Onshore/Offshore Segment:
- Contract to carry out the engineering, procurement, supply, construction and commissioning of an integrated facility for natural gas liquefaction in consortium with JGC. The facility will have an annual production capacity of 16.5 million tons and will be based on the resources of the South Tambey Gas Condensate field located on the Yamal Peninsula: JSC Yamal LNG, Yamal, Russia,
- Lump-sum contract for the engineering, procurement, construction, and pre-commissioning as well as commissioning and start-up assistance for the modification project of the #3 sulfur recovery unit (SRU) of the Bahrain refinery: Bahrain Petroleum company (BAPCO) Bahrain,
- Substantial contract for the topside construction and integration of, and commissioning and start up assistance for the P-76 floating production storage and offloading (FPSO) unit, in consortium with Techint, located in the Santos Basin pre-salt area: PNBV, offshore Rio de Janeiro, Brazil,
- Engineering and procurement contract for the Polyethylene 1 expansion project located at the NOVA Chemicals Joffre site. It includes the installation of a world-scale 431-kiloton per annum (950 MM lbs/yr) single-train linear low density polyethylene (LLDPE) unit: NOVA Chemicals Corporation, Alberta, Canada,
- Contract for the front-end engineering design (FEED) and the early detailed engineering services of a grassroot liquefied natural gas (LNG) project. This project is located on Lelu Island and will be implemented in a consortium with Samsung Engineering Co Ltd and China Huanqiu Contracting & Engineering Corporation: Pacific NorthWest LNG Limited Partnership, British Columbia, Canada,
- Lump-sum turnkey contract for the engineering, procurement, construction, pre-commissioning, commissioning and start-up assistance for flares modification and revamp project, located 290 kilometers offshore Abu Dhabi: ADMA-OPCO, Das Island, United Arab Emirates,
- Technology, engineering services and supply contract for a new coke calcination unit, part of the Carbon Black & Delayed Coker project being implemented adjacent to Takreer’s existing Ruwais refinery: Abu Dhabi Oil Refining Company, Abu Dhabi, United Arab Emirates,
- Project management consultancy (PMC) services contract for the engineering, procurement and construction (EPC) phase of the Karbala refinery, which follows the FEED contract executed by Technip in 2010: Oil Projects Company, Karbala, Iraq,
- Front-end engineering design (FEED) contract for a new second generation Biomass-to-Liquid (BTL) plant, that will produce approximately 140,000 tons of biodiesel and naphtha from wood and by-products from the wood-processing industry: Forest BtL Oy, Ajos island, Finland,
- Services contract for the execution of a new world-scale Purified Terephthalic Acid (PTA) plant with a capacity of 1,250,000 ton per year, includes management of the engineering, procurement and construction services: BP Zhuhai Chemical Company Limited, Guangdong Province, China.
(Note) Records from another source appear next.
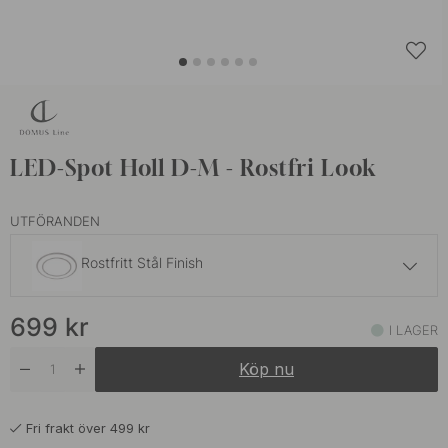
LED-Spot Holl D-M - Rostfri Look
UTFÖRANDEN
Rostfritt Stål Finish
699 kr
699
kr
Mattsvart
I LAGER
I lager
Köp nu
Fri frakt över 499 kr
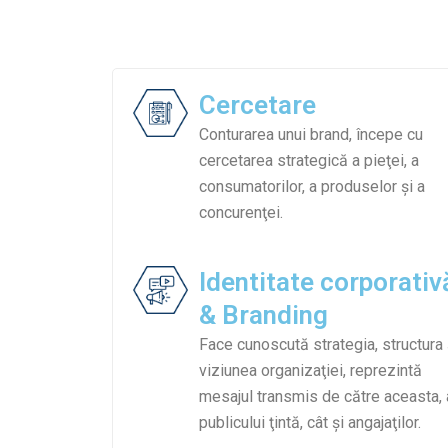
Cercetare
Conturarea unui brand, începe cu
cercetarea strategică a pieţei, a
consumatorilor, a produselor şi a
concurenţei.
Identitate corporativ
& Branding​
Face cunoscută strategia, structura 
viziunea organizaţiei, reprezintă
mesajul transmis de către aceasta, 
publicului ţintă, cât şi angajaţilor.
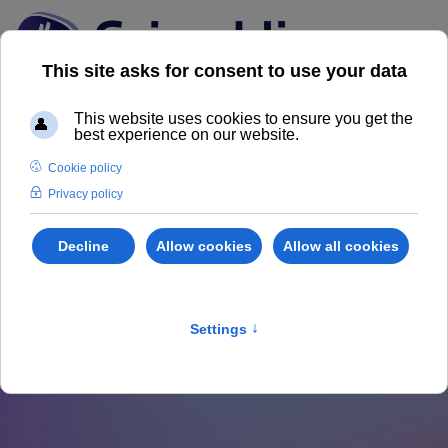
News dal Mercato
Immobiliare
Scopri il nostro Magazine Grimaldi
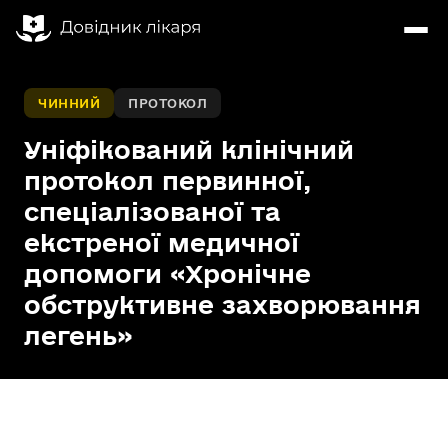
ЧИННИЙ
ПРОТОКОЛ
Уніфікований клінічний
протокол первинної,
спеціалізованої та
екстреної медичної
допомоги «Хронічне
обструктивне захворювання
легень»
Since June 30, 2013, Technip has also announced the award of the following contracts, which were included in the backlog as of June 30, 2013:
Subsea segment was awarded:
- Important contract for project management, engineering and manufacture of about 76 kilometers of steel tube umbilicals including production, water injection and subsea isolation valve (SSIV) umbilicals for the Egina field offshore Nigeria, located within Oil Mining Lease 130, approximately 200 kilometers from Port Harcourt, at water depths ranging from 1,150 to 1,750 meters: Total Upstream Nigeria Ltd, offshore Nigeria.
Onshore/Offshore segment was awarded:
- Significant contract to supply proprietary technology, engineering and procurement services for two hydrogen reformers in Venezuela, part of the Deep Conversion project being executed by the consortium for Petroleos de Venezuela SA (PDVSA) to upgrade the Puerto La Cruz refinery: Hyundai-Wison consortium, Venezuela.